Home is Where the Heart is

Life in The Little House is grand, but that doesn’t mean that sometimes I still don’t feel the overwhelming pangs of homesickness.

By “home,” I mean our native Kansas City. Dale and I grew up on the Kansas side, but when you are from anywhere in the Kansas City region, you consider both sides of the state line home.

I miss my friends, teaching at Johnson County Community College, readings at The Writer’s Place and being involved in the Kansas City Press Club.

When I finish a big project, I miss driving 10 minutes to Sakura’s, my favorite sushi bar and celebrating with my sushi buddy, a Sapporo beer and “Sex in the City,” (no, it’s a yummy cooked shrimp roll!) Part of the fun of this place is that a little train brings you sushi as you wait at the bar.

I miss my Starbucks, having access to locally raised organic, free-range meat and dairy products at Hen House, and being within 10 minutes of a mall (and having the money to spend at these places!)

Last week, when I visited the woman who cuts our hair here, she had just finished Dale’s and he left to go back to work. “I think he misses Kansas City a lot,” she said of their conversation while she was cutting on his shaggy hair.

Wyandotte County: My Hometown I know together we both miss our neighbors who lived across from our beige split level in Turner, Cascone’s (especially their homemade Italian sausage), Red Fortune Chinese in Bonner Springs and the number of places we could get good, authentic Mexican food.

Of course, we also miss Dale’s family, especially when there’s a health crisis and we can’t be there.

Since leaving Kansas City, we’ve had the opportunity to see it as we never have before – as tourists. Dale has only gotten to go back twice in the two years since we left, but I’ve been back several more times on business and for conferences.

I’ve visited the National World War I Museum and Liberty Memorial, home of the country’s official World War I museum and largest collection of artifacts from “The War to End all Wars,” outside of Great Britain. The photos on the site today were taken from atop the Liberty Memorial (the first the view of the Missouri side, the second the view of the Kansas side). The photo on the front page shows the view of Union Station, the city’s grand train depot from an era when trains ruled transportation in this country. I walked the grand halls and wondered how many times my parents walked those halls after a long trip. It surely was where my dad met my mother when he came home from World War II. Today, the station is the site of Science City, special exhibits and the KC Rail Experience, an exhibit dedicated to the history of trains in Kansas City.

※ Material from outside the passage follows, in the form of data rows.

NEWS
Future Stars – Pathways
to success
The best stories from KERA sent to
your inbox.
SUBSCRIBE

I’ve rediscovered the thousands of artifacts recovered from the Steamboat Arabia, a supply steamboat that sank in the Missouri River in 1856 and was recovered in the 1980s. The food is preserved in jars so well, it looks like it could still be eaten and the dinnerware is ready to serve. It’s like looking at the artifacts of the Titanic – although these items are 56 years older than items found from that famous wreck and found on permanent exhibit right in the heart of Kansas City!

I miss concerts – I saw Fleetwood Mac – at the new Sprint Center in the hip Power and Light District on one trip back this spring.

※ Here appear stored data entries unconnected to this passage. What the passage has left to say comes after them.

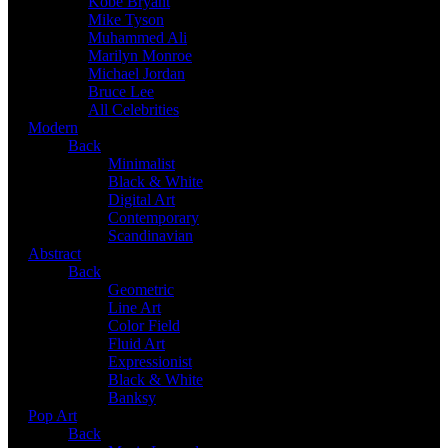
Kobe Bryant
Mike Tyson
Muhammed Ali
Marilyn Monroe
Michael Jordan
Bruce Lee
All Celebrities
Modern
Back
Minimalist
Black & White
Digital Art
Contemporary
Scandinavian
Abstract
Back
Geometric
Line Art
Color Field
Fluid Art
Expressionist
Black & White
Banksy
Pop Art
Back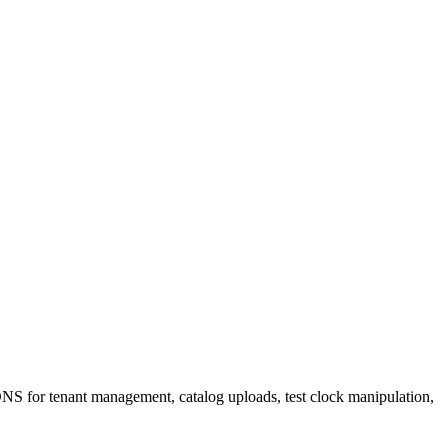
 DNS for tenant management, catalog uploads, test clock manipulation,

I’ve even taken a segway tour of The Country Club Plaza and shopped some of the stores there. I was hoping for a fall trip this year so we could see the famous holiday lights once again, but although the city is offering specials to visit this fall, that’s looking unlikely for us at this point.

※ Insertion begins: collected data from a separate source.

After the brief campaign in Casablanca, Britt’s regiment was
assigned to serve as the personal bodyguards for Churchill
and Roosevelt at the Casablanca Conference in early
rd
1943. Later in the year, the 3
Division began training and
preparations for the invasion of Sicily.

These are just some of the things we never did when we actually lived in Kansas City, I guess we took our hometown and all it had to offer for granted. I think that’s natural, I know we were certainly on that same course here until this summer when we woke up and realized some of the great things our new home has to offer.

Having these points of pride in the place where you live is a part of the external amenities of what makes a home.

As they say, “Home is where the heart is.”

The problem for us is that sometimes our hearts lie in two different places.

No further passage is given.